第48話 永遠には続かない
衝撃、ひび割れ、破損。
全てが一瞬だった。
防衛ラインの突破。
カヘンから飛び出してきた急先鋒は、まっすぐにシオンのもとへと向かっている。
「マノ!」
声をかけたところで無駄だとわかっていた。彼は動けない。
「サハラさん……!」
苦し気な声が聴こえてくる。
防衛ラインを張っていたサンゴ・エイも、防御魔法が破られた衝撃で一時的に動けない。魔法だって使えない。
今動けるのは、サハラ・ユイただ一人。
けれども、動いていただろう。
ほかに誰かがいたとしても。
それくらい、身体が勝手に動いていた。
稼働できる魔法具に神経を集中。自動対応の術式を書き込んでいたものをすべて起動させる。
これで魔法具に込めた魔法が尽きるか本体が壊れない限り、防衛ラインの修復は自動で行われる。

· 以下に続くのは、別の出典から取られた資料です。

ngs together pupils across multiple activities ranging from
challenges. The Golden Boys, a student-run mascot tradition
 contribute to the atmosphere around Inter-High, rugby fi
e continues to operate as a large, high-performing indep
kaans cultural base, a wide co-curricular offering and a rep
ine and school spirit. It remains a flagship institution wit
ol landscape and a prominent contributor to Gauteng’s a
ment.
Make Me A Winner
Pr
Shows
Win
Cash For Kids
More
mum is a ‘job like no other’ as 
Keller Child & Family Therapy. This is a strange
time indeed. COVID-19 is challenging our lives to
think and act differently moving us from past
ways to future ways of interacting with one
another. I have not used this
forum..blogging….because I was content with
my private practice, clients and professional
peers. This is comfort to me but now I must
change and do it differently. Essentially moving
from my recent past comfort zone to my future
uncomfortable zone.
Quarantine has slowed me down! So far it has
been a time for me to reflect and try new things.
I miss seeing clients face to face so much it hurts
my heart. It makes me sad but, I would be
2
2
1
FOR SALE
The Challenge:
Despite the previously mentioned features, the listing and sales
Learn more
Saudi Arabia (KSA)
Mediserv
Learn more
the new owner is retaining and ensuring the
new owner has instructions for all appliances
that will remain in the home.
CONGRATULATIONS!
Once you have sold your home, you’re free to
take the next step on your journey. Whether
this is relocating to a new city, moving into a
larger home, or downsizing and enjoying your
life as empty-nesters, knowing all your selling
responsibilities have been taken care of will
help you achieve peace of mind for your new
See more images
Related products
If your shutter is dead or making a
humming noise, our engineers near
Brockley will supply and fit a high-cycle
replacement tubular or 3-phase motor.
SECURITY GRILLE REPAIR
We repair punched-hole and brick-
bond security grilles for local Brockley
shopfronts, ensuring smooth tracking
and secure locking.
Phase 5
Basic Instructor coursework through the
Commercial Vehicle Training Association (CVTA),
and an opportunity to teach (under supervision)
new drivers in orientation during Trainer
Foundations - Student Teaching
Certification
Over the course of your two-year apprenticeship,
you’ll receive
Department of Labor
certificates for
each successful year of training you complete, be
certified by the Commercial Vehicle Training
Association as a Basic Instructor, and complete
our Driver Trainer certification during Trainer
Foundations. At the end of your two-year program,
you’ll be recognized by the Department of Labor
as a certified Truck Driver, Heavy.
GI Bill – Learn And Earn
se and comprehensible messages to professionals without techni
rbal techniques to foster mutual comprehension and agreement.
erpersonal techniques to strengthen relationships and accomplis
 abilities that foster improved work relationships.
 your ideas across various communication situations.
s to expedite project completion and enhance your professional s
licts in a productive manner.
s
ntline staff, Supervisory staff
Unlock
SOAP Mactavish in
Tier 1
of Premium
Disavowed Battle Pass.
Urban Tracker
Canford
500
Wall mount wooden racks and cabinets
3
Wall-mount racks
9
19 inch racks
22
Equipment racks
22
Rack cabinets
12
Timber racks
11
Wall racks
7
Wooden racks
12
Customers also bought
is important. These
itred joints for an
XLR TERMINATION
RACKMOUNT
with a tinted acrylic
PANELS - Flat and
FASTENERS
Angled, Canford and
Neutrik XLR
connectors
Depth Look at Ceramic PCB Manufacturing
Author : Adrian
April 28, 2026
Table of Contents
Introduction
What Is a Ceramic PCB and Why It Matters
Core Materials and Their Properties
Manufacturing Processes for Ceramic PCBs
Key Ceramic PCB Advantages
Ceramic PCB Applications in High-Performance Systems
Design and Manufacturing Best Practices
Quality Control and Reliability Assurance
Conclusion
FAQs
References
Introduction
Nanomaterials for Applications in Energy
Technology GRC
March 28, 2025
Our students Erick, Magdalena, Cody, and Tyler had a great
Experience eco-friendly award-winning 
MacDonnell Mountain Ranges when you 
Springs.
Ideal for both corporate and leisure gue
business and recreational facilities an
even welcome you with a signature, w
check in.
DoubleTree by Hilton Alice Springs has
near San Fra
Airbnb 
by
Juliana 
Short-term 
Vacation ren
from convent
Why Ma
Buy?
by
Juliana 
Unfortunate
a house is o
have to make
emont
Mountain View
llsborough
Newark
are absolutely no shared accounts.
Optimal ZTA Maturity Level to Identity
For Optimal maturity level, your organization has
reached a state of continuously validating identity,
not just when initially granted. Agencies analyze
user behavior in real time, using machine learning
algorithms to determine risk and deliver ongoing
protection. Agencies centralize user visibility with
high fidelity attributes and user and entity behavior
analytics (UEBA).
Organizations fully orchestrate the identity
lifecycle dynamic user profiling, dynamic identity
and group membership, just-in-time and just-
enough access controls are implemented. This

古の魔法使いが張った防御は伊達じゃない。大部分は残っているからまだ大丈夫。
自動修復が行われている間にサンゴ・エイは持ち直す。だから。
たとえサハラがいなくても、残された一人を守ってくれる。
――シオンの目の前には、サハラの背中があった。
「やめろ!」
魔法具、展開。
サハラの持ち物のなかでも、一番防御力が低く、この実戦では投入していなかったもの。
防御には向かない。なぜならすぐに破られてしまうから。
古すぎて稚拙で、自動対応の術式すら受け付けない、容量が極めて低い自作の魔法道具。最初期型。
しかし、衝撃を殺すくらいにはなる。
ほんのわずかばかり軌道をそらす程度には。
「シオン、最初で最後だから許して」
同時に、シオンの身体がひとりでに動いた。
人心掌握魔法。
かけるまいとしていた相手に、全力で魔法をかけた。
彼は鈍い動きで、二歩だけ離れる。
――十分だった。
人心掌握魔法、解除。
なにかはすでにサハラの目の前。
「サハラああああああああ!」
衝撃を受け止めて、シオンの目の前で、サハラは後方へ吹き飛ばされた。
カヘンは止まらない。咆哮を上げながら、周りのものすべてを壊し続ける。
――思い出していた。
突然変異で魔法が使えるシオンが魔法を学ぶための学校に入ったこと。
魔法世界と言う濃い人間関係のなかで、ただ一人、孤独だった彼女のこと。
もの珍しさから話しかけてきてくれた学友も、シオンの使える魔法を知るとすっと離れていったこと。
そして、彼女が使えた魔法のこと。
似ていた。
似ていると思った。
だけど。
まったく似ていなかった。
だって彼女は、迷うことなくシオンを助けた。
そのための努力をしていた。
策を練り、根回しをし、準備を万端に。
きっと、そんなことさえ起きなければいいと願いながら。
自分のキャリアを棒に振ってまで、ともすれば、命を投げ出してまで。